The next morning, the villagers gather at Leon's farm to mourn Sofia. Leon reveals he had been finding and pouring out hidden bottles of alcohol, and the apparent cause of death emerges as liver failure from chronic alcohol use. Giovanni connects the shoe sounds in the crypt to Padre Francesco's hard-soled footwear. The villagers rush to the church and find the priest at the altar, holding the truffle over holy water in an attempted exorcism. Giovanni warns that moisture will destroy it. The truffle is inspected and found undamaged.

Giuseppina, desperate to learn Mamma Fortuna's forgotten final prediction, races to the psychic in the coastal town of Pietrasanta. Mamma Fortuna delivers a new warning: There will be a battle with a ghost, someone will seek vengeance, and if Giuseppina does not intervene, there will be another death.

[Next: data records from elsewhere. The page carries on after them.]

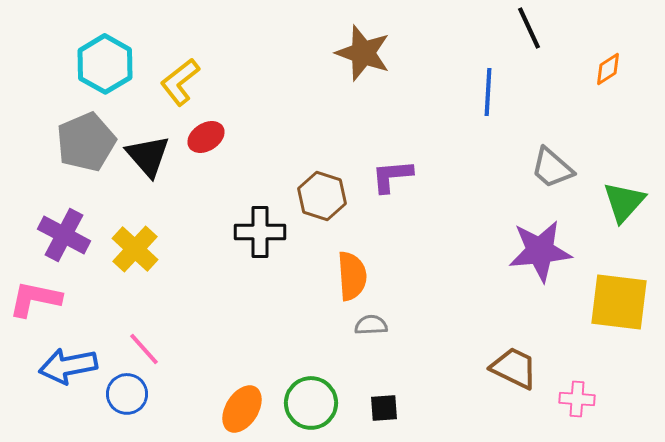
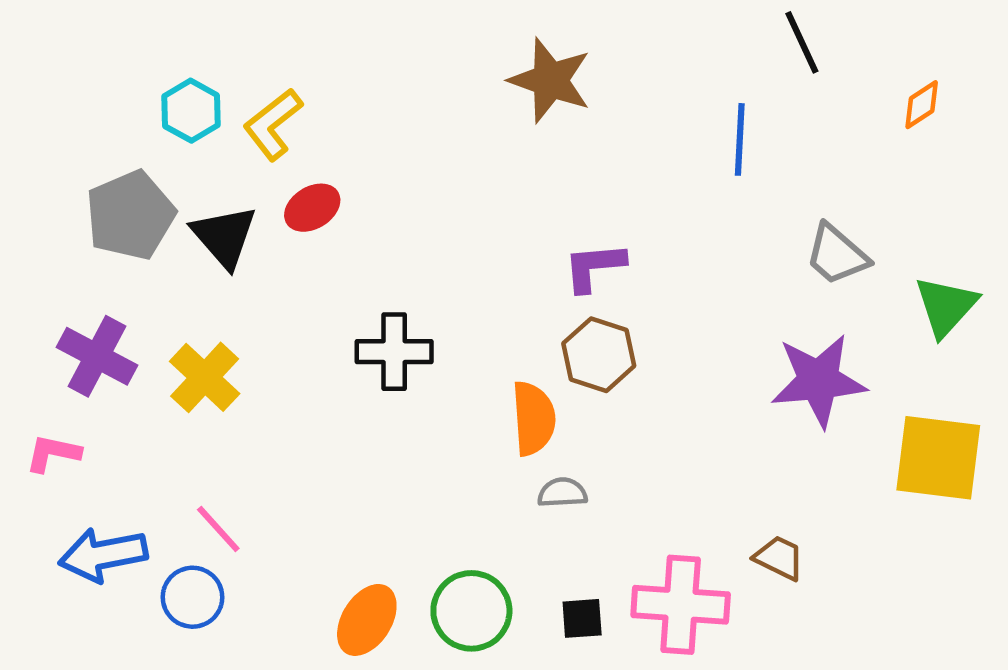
cyan hexagon: (105, 64) -> (191, 111), moved, size x0.7
brown hexagon: (322, 196) -> (599, 355), moved
pink L-shape: (35, 299) -> (53, 453), size x0.7
brown trapezoid: (514, 368) -> (779, 558), size x0.7
pink cross: (577, 399) -> (681, 605), moved, size x1.8

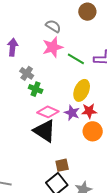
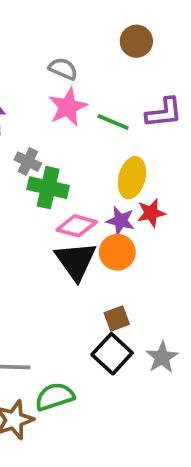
brown circle: (87, 12) -> (136, 41), moved
green cross: (36, 89) -> (48, 188), size x1.5
black triangle: (45, 131) -> (76, 261), turned 30
orange circle: (93, 131) -> (117, 252), moved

The auction unfolds spectacularly. Celebrities, media, and ultra-wealthy bidders fill the castle's grand hall. Bidding escalates through a dramatic duel between Rino Ricco, an infamous confectionary heir, and Elyse Zhang, an agent representing an anonymous buyer, until Rino Ricco wins at 3 million euros.

Moments later, a Vespa painted in the colors of the Italian flag roars into the hall. The helmeted driver grabs the truffle and races for the exit, but Al Pacino, the village cat whom Rico threw out of the castle earlier, leaps in front of the Vespa. The driver swerves and crashes, shattering the truffle across the gravel. The driver is revealed to be Rico Valentino. Young Vittoria tearfully confesses that she had been secretly riding a Vespa taken from Nonna's shed to Borghese, selling her belongings to raise money for Nonna's house repairs. Rico stole the vehicle from where she parked it. Nonna comforts Vittoria and clasps a silver Saint Christopher necklace around her neck.

That night, Delizia receives word that Leon's donkey, Maurizio, is in medical distress. She diagnoses an intestinal blockage from ingested plastic and treats him through the night. While waiting in the stable doorway with Leon, she watches a wolf step into the moonlight, and the encounter fills her with a profound sense of belonging. Ludovica, her stepmother, approaches with genuine warmth for the first time, and Delizia begins to forgive the painful past her father left behind.

Maurizio recovers, and the villagers celebrate his 22nd birthday at Bar Celebrità. Silvio, Carlotta's grandson and the village policeman, secures Rico Valentino's arrest after drone footage links Borghese Tartufi to the earlier theft of Giovanni's Jeep. Umberto prepares to apologize to Lorenzo and propose they collaborate. Delizia holds an unshared secret: Her nomination for the village to become a United Nations Educational, Scientific and Cultural Organization (UNESCO) World Heritage Site has been accepted for evaluation. Vittoria has started an online cooking show with Nonna Amara that generates revenue to fund house repairs. A young writer arrives, drawn by the truffle story but captivated by the village itself, and tells the villagers "your village might be the true truffle." The novel closes with a passage mirroring the prologue: Deep beneath the soil, another enormous truffle has ripened and released its scent, waiting to be found.